Rare (and lucky) is the parent who has never faced a child’s meltdown over the topic of brushing their teeth. While it can be easy to get frustrated in these moments, forcing tooth brushing on a child can backfire: Not only will it make them less willing to brush their teeth on a regular basis, but it may also contribute to dental phobias later in life.

Thus, it’s important to utilize positive, sustainable strategies that will engage your child in oral health care over the long haul. If you’re at your wit’s end, turn to these five strategies to ensure your child actually brushes their teeth.

Help them understand why tooth brushing is important.
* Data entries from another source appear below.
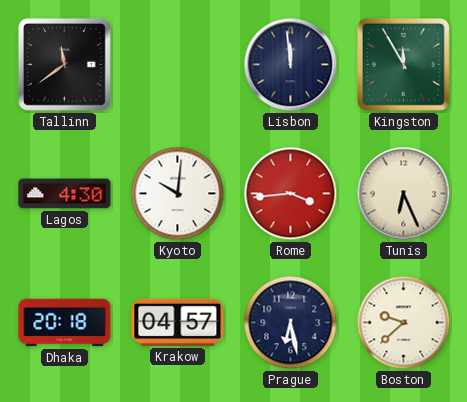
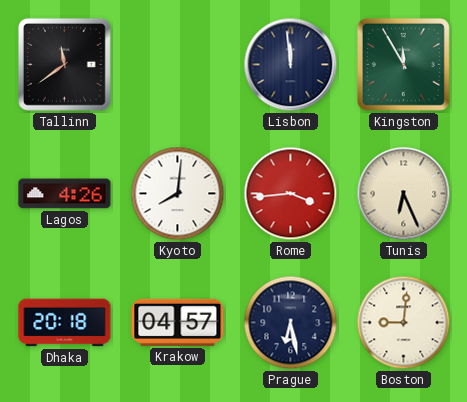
Lagos: 4:30 -> 4:26
Kyoto: 10:01 -> 8:01
Boston: 9:38 -> 9:01
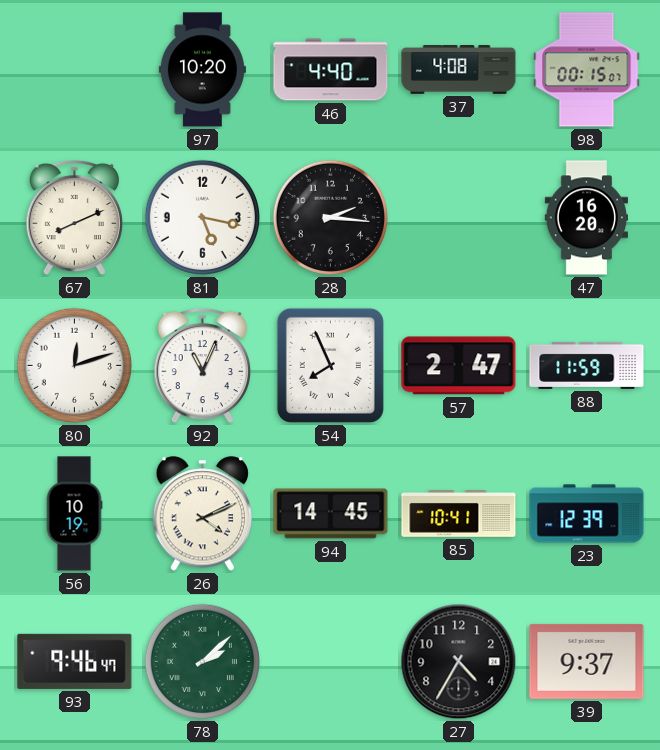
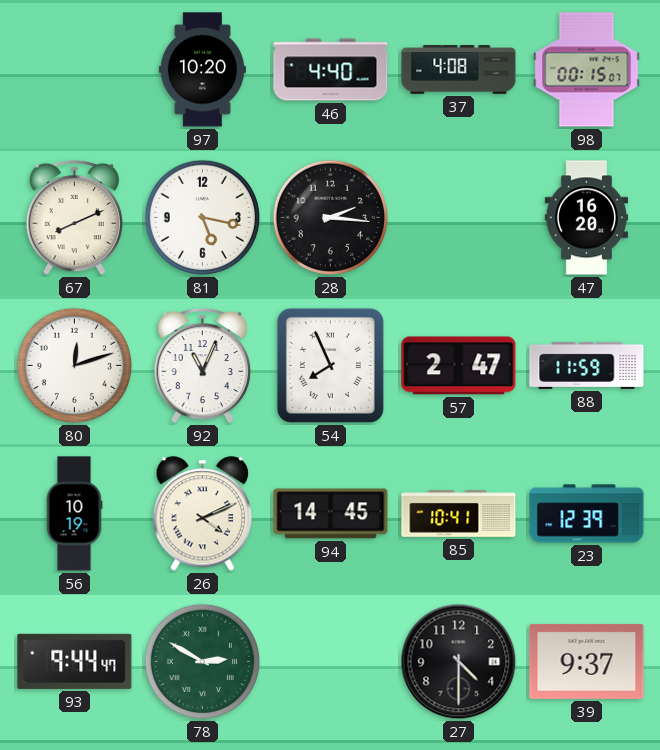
93: 9:46 -> 9:44
78: 2:08 -> 2:50
27: 4:35 -> 4:30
As children reach toddler age and beyond, they don’t always respond well to being told to do something just because their parents said so. They need a reason to engage in  whatever action you’re asking of them—so give them one. In kid-friendly terms, explain why brushing their teeth every day is so important. The more they’re able to understand, the more they’re likely to willingly engage in the process. Some children’s books and TV shows speak to the importance of tooth brushing, so consider delivering this message yourself and from your child’s beloved characters in order to increase the chances that it sticks.

Be a good role model.

One of the primary ways children learn is by mimicking the behaviors they observe in the people around them. So it’s critical to model good habits when it comes to oral health. Brush and floss your own teeth every day in front of your child so as to normalize these behaviors. You can even make tooth brushing a family affair by inviting everyone in the family to brush their teeth at the same time. Ham up how much fun you’re having so kids are motivated to get in on the action.

Make it fun.

Speaking of fun: Making toothbrushing an exciting activity (instead of a mundane one) is a proven way to make children more amenable to maintaining their oral health. To that end, consider trying one or several of the following strategies:

  • Take your child to the store and let them pick out a fun toothbrush and toothpaste that they’re excited to use
  • Cue up one of your child’s favorite songs and crank it loud while you brush your teeth together—you can even shimmy around a little and refer to it as your “tooth brushing party”
  • Bring along one of your child’s favorite toys (a stuffed animal or doll works well) and encourage them to brush the toy’s “teeth” before brushing their own
  • Challenge your child to a game: See who can brush their teeth “the best,” who can blow the most foam bubbles, or who can make the funniest faces in the mirror while you brush 

Stick to a routine.

If you give children an inch, they’re likely to take a mile—which is why it’s so important to maintain a regular tooth brushing routine. If you let them skip tooth brushing one night, they’re likely to push for skipping it again (and again, and again). To avoid this, aim to have your child brush their teeth at the same times every day so it becomes a natural part of their daily life. 

Dole out rewards.

Create a chart and use fun stickers or markers to note each successful tooth brushing. This chart alone might give children the satisfaction they need to brush regularly. Or you could link the chart to rewards—for example, a few weeks of brushing twice a day could earn your child a new toy. Regardless of whether you use material rewards, make sure to praise your child every time they successfully brush their teeth. Positive feedback is one of the biggest motivators around.

Consistency, positive role modeling, and a big dose of fun will help ensure that your child stays committed to a tooth brushing routine—and decreases the chances that you’ll have to cope with temper tantrums in the process.